__Extracted page text data__
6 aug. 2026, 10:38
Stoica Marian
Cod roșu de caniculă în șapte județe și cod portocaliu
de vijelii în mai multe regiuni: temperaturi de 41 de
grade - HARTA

__TASK ITEM__
Set down, word for word, every line from the line that holds "Stoica Marian" to the end of the entries above, including both ends.

__ANSWER FOR THIS EXERCISE__
Stoica Marian
Cod roșu de caniculă în șapte județe și cod portocaliu
de vijelii în mai multe regiuni: temperaturi de 41 de
grade - HARTA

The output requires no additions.